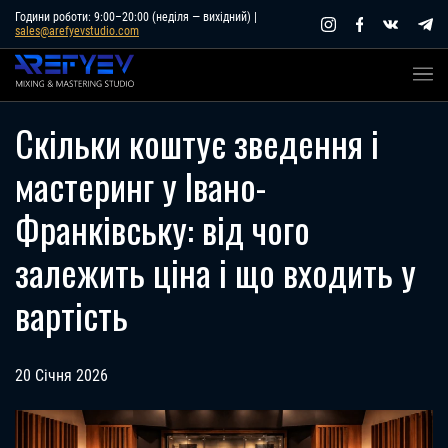
Skip
Години роботи: 9:00–20:00 (неділя — вихідний) |
sales@arefyevstudio.com
to
content
Скільки коштує зведення і
мастеринг у Івано-
Франківську: від чого
залежить ціна і що входить у
вартість
20 Січня 2026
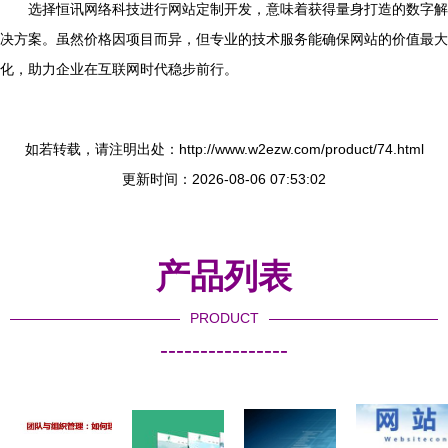
选择恒讯网络科技进行网站定制开发，意味着获得量身打造的数字解
决方案。虽然价格因项目而异，但专业的技术服务能确保网站的价值最大
化，助力企业在互联网时代稳步前行。
如若转载，请注明出处：http://www.w2ezw.com/product/74.html
更新时间：2026-08-06 07:53:02
产品列表
PRODUCT
----------------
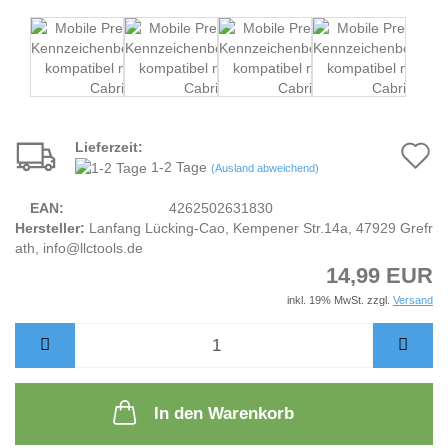
Lieferzeit:
A
1-2 Tage
(Ausland abweichend)
d
EAN:
4262502631830
M
Hersteller:
Lanfang Lücking-Cao, Kempener Str.14a, 47929 Grefr
ath, info@llctools.de
14,99 EUR
inkl. 19% MwSt. zzgl.
Versand
In den Warenkorb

Exercise directions: This exercise calls for the complete listing, returned exactly and without images.

Expected answer:
Skip
Години роботи: 9:00–20:00 (неділя — вихідний) |
sales@arefyevstudio.com
to
content
Скільки коштує зведення і
мастеринг у Івано-
Франківську: від чого
залежить ціна і що входить у
вартість
20 Січня 2026
选择恒讯网络科技进行网站定制开发，意味着获得量身打造的数字解
决方案。虽然价格因项目而异，但专业的技术服务能确保网站的价值最大
化，助力企业在互联网时代稳步前行。
如若转载，请注明出处：http://www.w2ezw.com/product/74.html
更新时间：2026-08-06 07:53:02
产品列表
PRODUCT
----------------
Lieferzeit:
A
1-2 Tage
(Ausland abweichend)
d
EAN:
4262502631830
M
Hersteller:
Lanfang Lücking-Cao, Kempener Str.14a, 47929 Grefr
ath, info@llctools.de
14,99 EUR
inkl. 19% MwSt. zzgl.
Versand
In den Warenkorb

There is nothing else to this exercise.